Both reports also have a sub-index that measures prices paid by manufacturers, and the Chicago report's rose from 57.2 to 59.8. But Persico says the good behavior of consumer prices to date is keeping the primary focus on numbers with something to say about possible future inflation.
"Prices are important, but the Fed is focused on domestic demand right now," he said. "The demand indicators are going to tell whether the Fed moves policy. The inflation indicators are going to tell how many times they move it, and by what magnitude."
But if the fundamental influences on trading were negative, the Treasury market was also very easy to move today, with many players apparently taking the day off. Volume was more than 20% below average for a Friday in the past month from 8 a.m. to noon EDT, the heart of the session, according to tracker
"There's nobody to absorb any kind of supply either way," said Gib Clark, manager of government bond trading at
Zions First National Bank
in Jersey City, N.J. It's a summer-Friday condition, Clark said, "mixed in with the fact that the market has gone into an overall negative mode."
Why so glum? "There's no more talk of no more tightening," Clark said. "On TV, everybody's saying there's two more
rate hikes coming."
In addition, it's that time of the quarter for the Treasury market -- quarterly refunding time. The auction of new long-dated bonds and notes is set for Aug. 10-12, and next week the Treasury will announce how much it will sell of new five-, 10- and 30-year notes and bonds.
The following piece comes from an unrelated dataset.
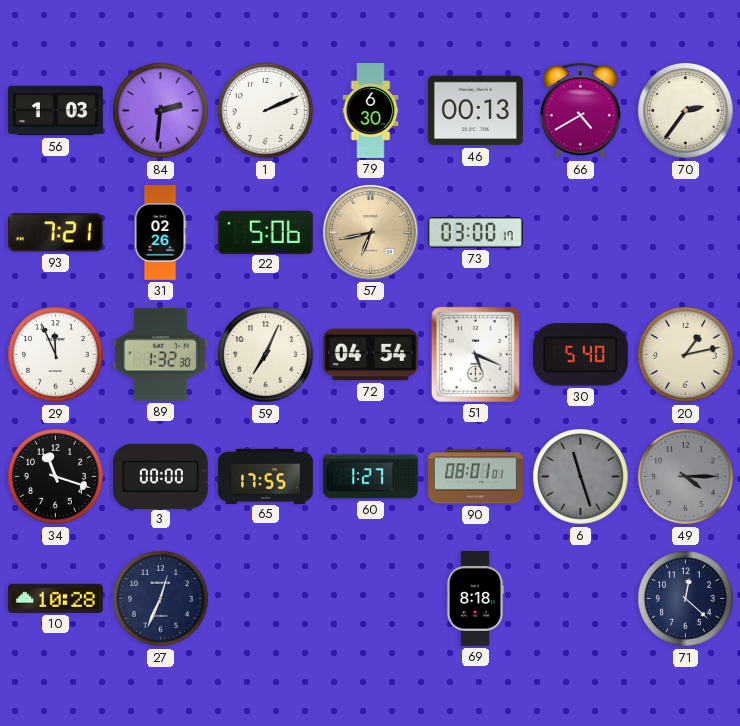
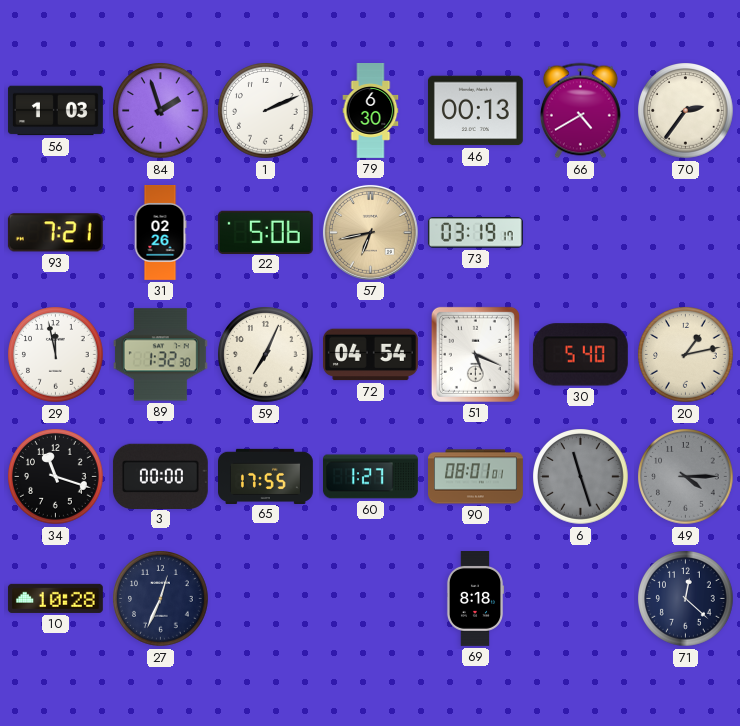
84: 2:31 -> 1:57
73: 03:00 -> 03:19
29: 11:56 -> 11:58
By itself, the approach of the refunding doesn't move prices lower. That's especially true since the federal budget deficit turned into a surplus last year, putting the Treasury market on a long-term course of declining supply. Also, with yields so much higher now than the last time the Treasury sold long-dated paper, there's no reason to believe investors won't be interested in them, Persico said.
But it certainly gives the dealers who are going to bid on the new bonds and notes an incentive not to support prices in the meantime. "If we start getting weak before the auction for whatever reason, there's nothing to compel anyone to buy and stop the downtick," Clark said.